Journal de bord (27 mai 2017)

Aujourd’hui, c’était ma troisième rencontre avec l’équipe de projet. L’équipe est maintenant réduite. Il y a Amélie, qui revient des vacances, Josée et moi-même. Je crois qu’on va maintenant former une nouvelle équipe de projet (plus réduite) qui se rencontre et discute régulièrement. Les autres membres sont toujours parties prenantes, mais ne participeront pas aux rencontres. Ils font partie de l’équipe parce qu’ils sont amenés à prendre certaines décisions tout au long du projet, mais ils ne se déplaceront pas nécessairement pour les réunions. La porte-parole, ou marraine du projet, continue d’être informée tantôt par Jacques, le gestionnaire, et tantôt par Josée, la conseillère en ressources humaines. Certaines ressources humaines sont associées (et non allouées) au projet et ces mêmes ressources délèguent à d’autres ayant apparemment moins de charges de travail. Autrement dit, le projet représente pour certains un surplus de travail, une tâche de plus, sans qu’il y ait vraiment une reconnaissance formelle pour cette implication, soit financière ou symbolique. Il reste donc peu de personnel réellement impliqué dans les opérations courantes liées au projet, ce qui fait qu’il y a moins de personnes pour réfléchir à la stratégie qui pourrait permettre de mener à bien ce projet. Demain, il y aura le lancement officiel du projet devant les médias (…).Tout se jouera alors plus au niveau politique, des apparences et de l’image de l’entreprise.

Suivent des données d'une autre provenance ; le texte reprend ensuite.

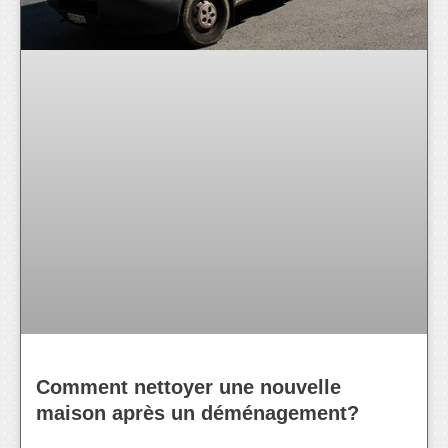
Comment nettoyer une nouvelle
maison après un déménagement?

La porte-parole va prononcer un discours officiel, rencontrer les médias et les parties prenantes impliquées dans le projet.

92 Comme nous l’avons mentionné plus haut, dans une perspective communicationnelle constitutive, une initiative de diversité peut être étudiée à travers l’analyse des interactions et discours qui la font être et évoluer. Comme nous pouvons le voir dans le dernier extrait, on peut penser à une série de discours officiels que présente l’organisation à ses différentes parties prenantes. Il s’agit alors de démontrer publiquement les différentes formes d’engagement que l’organisation souhaite prendre pour diversifier sa main-d’œuvre. L’engagement, après la lecture de cet extrait, ne semble pas toujours se refléter dans les pratiques de l’organisation, ni dans l’allocation des ressources au projet de diversification.

Comme nous le verrons dans cette thèse, il sera aussi question d’une conception plus large de la notion de discours organisationnel. Ce chapitre dédié au cadre théorique sera donc également l’occasion d’expliciter la relation entre discours et communication. Aussi, nous pourrons montrer en quoi consiste la perspective communicationnelle des organisations, une perspective qui nous permet de jeter un regard neuf sur la question des initiatives et des programmes de diversité ethnoculturelle. Nous exposerons dans le détail les différentes conceptions de la communication que nous avons entrevues dans le chapitre 2 et qui ont amené la naissance du champ de recherche de la communication organisationnelle. À la suite de cela, nous aborderons la performativité et l’approche constitutive des organisations (CCO).